Abstract

2635 Background: Cancer of unknown primary site is a heterogeneous group of tumors for which the origin remains unknown, despite detailed investigation. Its clinical presentation occurs due to symptoms resulting from metastasis, which can be influenced not only by biological processes of the tumor, but also due to regulatory processes in the tumor microenvironment such as PD-L1. Microsatellite instability (MSI) is a predictive biomarker for cancer immunotherapy and its status as well as co-occurrence with PD-L1 expression is poorly evaluated. The aim of this study was to evaluate the expression of PD-L1 and the status of MSI in tumors of unknown primary site and their possible associations with clinical-pathological characteristics and clinical outcomes in patients with this type of tumor. Methods: The PD-L1 expression was evaluated using the immunohistochemistry technique and measured by CPS and TPS scores.

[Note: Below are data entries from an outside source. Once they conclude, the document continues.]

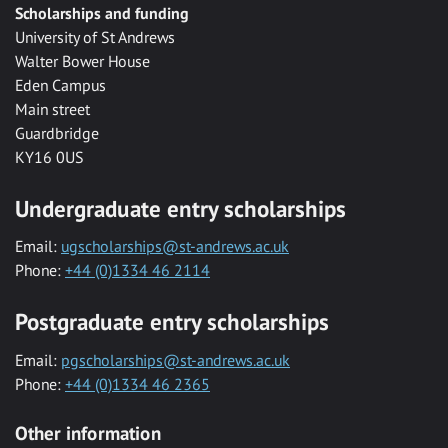
Scholarships and funding
University of St Andrews
Walter Bower House
Eden Campus
Main street
Guardbridge
KY16 0US
Undergraduate entry scholarships
Email:
ugscholarships@st-andrews.ac.uk
Phone:
+44 (0)1334 46 2114
Postgraduate entry scholarships
Email:
pgscholarships@st-andrews.ac.uk
Phone:
+44 (0)1334 46 2365
Other information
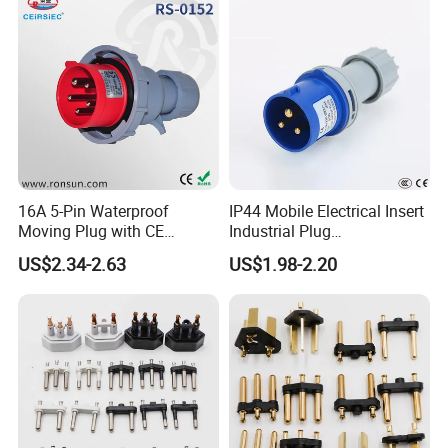
16A 5-Pin Waterproof
IP44 Mobile Electrical Insert
Moving Plug with CE
Industrial Plug
Certification
Manufacturer with Ce
US$2.34-2.63
US$1.98-2.20
Certificate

MSI status was assessed using a hexa-plex marker panel by polymerase chain reaction followed by fragment analysis. Overall survival was analyzed using the Kaplan Meier method and comparisons of the curves using the log rank test. Results: Of the 121 conclusive cases for MSI status, only two cases (1,6%) were MSI-High. PD-L1 expression, assessed by both TPS and CPS, was positive in approximately 18% of 108 conclusive cases. PD-L1 expression is significantly less frequent in patients with a predominance of hepatic or bone metastasis and more frequent in patients with a predominance of nodal metastasis. The median overall survival was about 4 months, and the predominance of liver metastases was associated with a worse prognosis, while the use of chemotherapy and low ECOG-PS were associated with better survival. PD-L1 expression was associated with better overall survival. Conclusions: PD-L1 is expressed in a subset of patients with cancer of unknown primary site, while MSI is a rare event. It is necessary to better explore the microenvironment of this type of tumor as well as the role of immunotherapy to change such a dismal clinical outcome.